A security researcher who investigated electronic voting machines (EVM) used in Indian elections was arrested by police in Mumbai on Saturday. He is charged with stealing one of the machines, police sources said Monday.

Hari Prasad and other researchers released a video earlier this year demonstrating how, after tinkering with the internal electronics of an EVM, they could perform attacks on it that could manipulate the outcome of an election. The EVMs used in India are made by two Indian government-owned companies and the one Prasad used was made by Electronics Corporation of India.

Prasad has so far refused to seek bail and has been remanded to police custody until Aug. 26, said GVL Narasimha Rao, president of the Citizens’ Forum for promoting Verifiability, Transparency and Accountability in Indian Elections (VeTA).

In April, Prasad told IDG News Service that his group of researchers obtained access to a working EVM that was used in an election through an anonymous source.

One of the attacks demonstrated by the researchers involved replacing the display board of the machine with a look-alike component that could be instructed through a Bluetooth connection on a mobile phone to steal a percentage of the votes in favor of a chosen candidate.

Another attack used a pocket-sized device that clips to the memory which records the number of votes stored in the EVM and can change the tally in the period between the closing of the election and the counting of the votes, which in India can take several weeks.

The EVM used by Prasad was a control unit that had been kept in a locked area by the District Election Officer (DEO) in Mumbai, India’s Election Commission said on Sunday in a statement on its website. When the machine was discovered missing, the DEO filed a complaint with the Mumbai police on May 12.

Rao of VeTA contends that the researchers did not commit theft as the EVM was provided by an insider from the Election Commission. Officials were not available for comment, but the commission did say in its statement that possession of stolen property is a crime under the Indian Penal Code.

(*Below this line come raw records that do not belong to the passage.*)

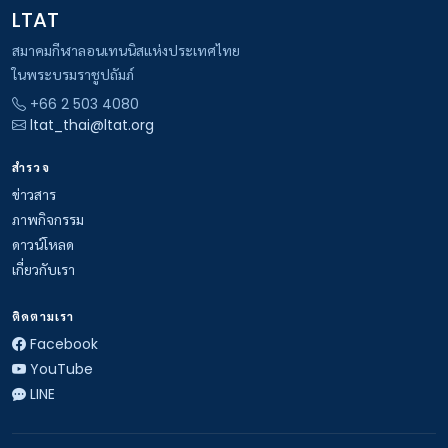
LTAT
สมาคมกีฬาลอนเทนนิสแห่งประเทศไทย
ในพระบรมราชูปถัมภ์
+66 2 503 4080
ltat_thai@ltat.org
สำรวจ
ข่าวสาร
ภาพกิจกรรม
ดาวน์โหลด
เกี่ยวกับเรา
ติดตามเรา
Facebook
YouTube
LINE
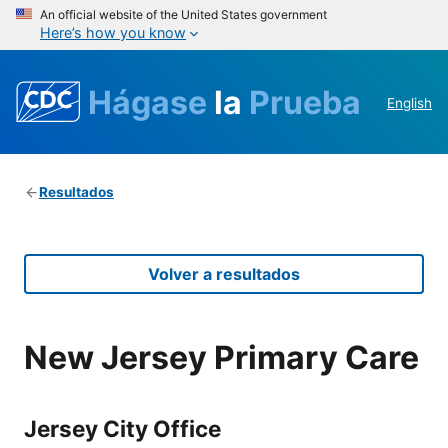
An official website of the United States government
Here’s how you know
Hágase
la
Prueba
English
Resultados
Volver a resultados
New Jersey Primary Care
Jersey City Office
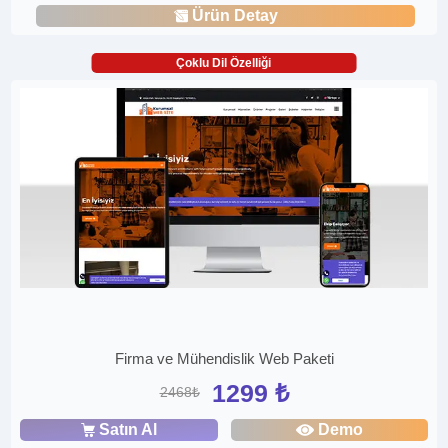
Ürün Detay
Çoklu Dil Özelliği
Firma ve Mühendislik Web Paketi
1299 ₺
2468₺
Satın Al
Demo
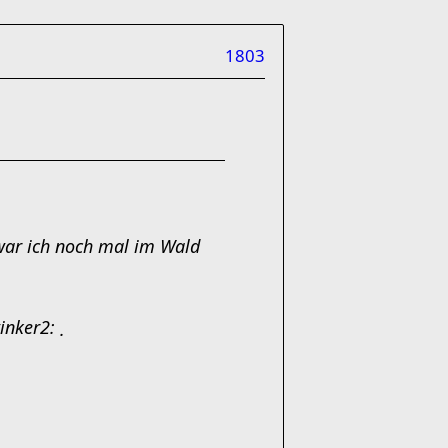
1803
war ich noch mal im Wald
.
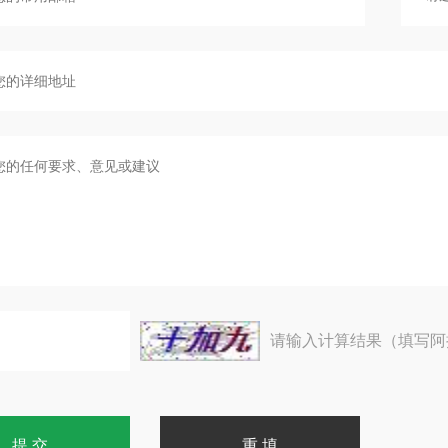
请输入计算结果（填写阿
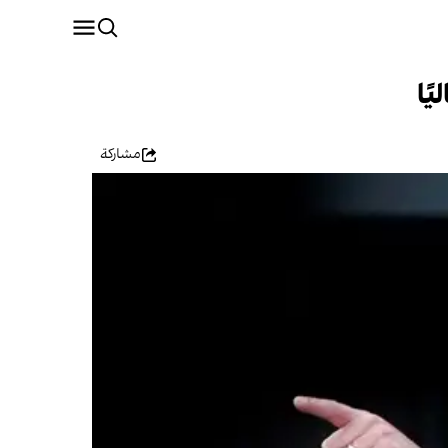
ًا
مشاركة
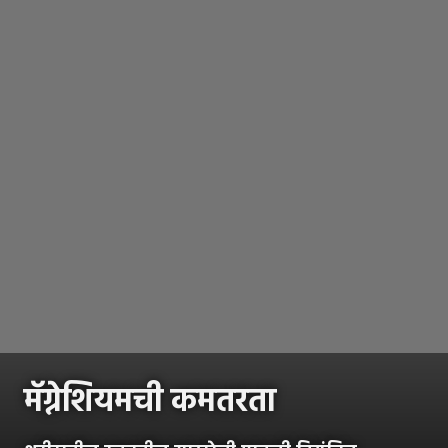
मॅग्नेशियमची कमतरता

Prasad met with the Election Commission on Aug. 10, about three months after the complaint of a stolen EVM. The commission described the meeting as “cordial” and that it was open to receiving suggestions for improving the system. The meeting was unrelated to the ongoing police investigation, an Election Commission official said on the condition of anonymity.

EVMs have been opposed by a number of political parties, which wrote to the Election Commission in April expressing concerns about the reliability of the machines. Those parties urged the Election Commission to organize a meeting with all of the political parties in the country, Rao said.

There also have been problems with the machines. In an election in July in the state of Andhra Pradesh, the Election Commission was forced to use ballot boxes as there were more candidates in some constituencies than could be listed in the EVMs used.

The move to field a large number of candidates that were not serious contestants may have been deliberately planned by a local political party, Telangana Rashtra Samiti, which is opposed to EVMs, according to political analysts.

VeTA has advocated that a verifiable paper trail should be provided for EVMs or the country should go back to traditional ballot boxes, Rao said.